Coalition to lobby for high-speed cable

WASHINGTON - America Online is part of a lobbying coalition formed yesterday with the aim of getting access to high-speed Internet and data lines controlled by cable TV companies.

The announcement of the OpenNet coalition comes almost a week after the Federal Communications Commission decided not to open a proceeding that would force cable companies to share high-speed lines with their competitors.

Still, the FCC said it would keep an eye on the matter to ensure that consumers' options for Internet service are not restricted.

Access to the technology has pitted the cable industry against AOL and consumer and interest groups and has produced an intense lobbying battle over what the FCC and Congress should do.

The coalition's "scheme would surely slow broadband deployment," said National Cable Television Association President Decker Anstrom.

In addition to AOL, others involved in the coalition are: MindSpring Enterprises, Prodigy Communications Corp., Netscape, US West, MCI WorldCom, Cable & Wireless USA, Washington Association of Internet Service Providers, CyberRamp Internet Services, Bertelsmann Internet Services, ConnectNet and the Texas Internet Service Providers Association.

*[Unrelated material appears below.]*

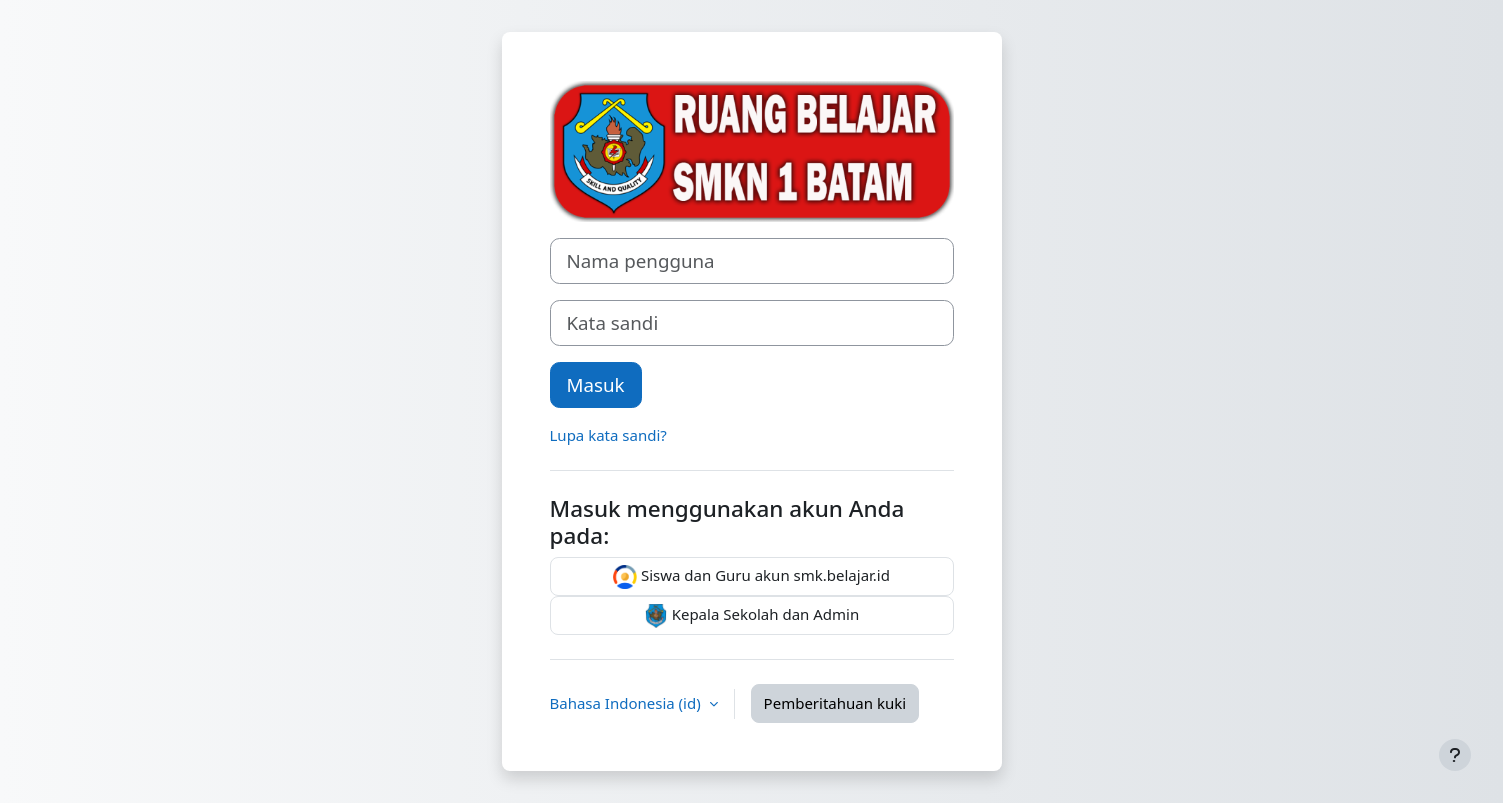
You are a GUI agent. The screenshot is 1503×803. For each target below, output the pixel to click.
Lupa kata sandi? (608, 435)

US West President Sol Trujillo, attending a conference here, told reporters that his company will press lawmakers for legislation giving companies access to cable's high-speed lines. He also said US West will seek legislation permitting it and the nation's four other Bell companies to move data across local calling boundaries, something they aren't allowed to do now.

OL and MindSpring also were among groups urging the FCC to force cable giant Tele-Communications Inc. to provide rivals access to its high-speed lines as a condition of merging with AT&T. Analysts are saying the FCC is not expected to impose that condition on the merger.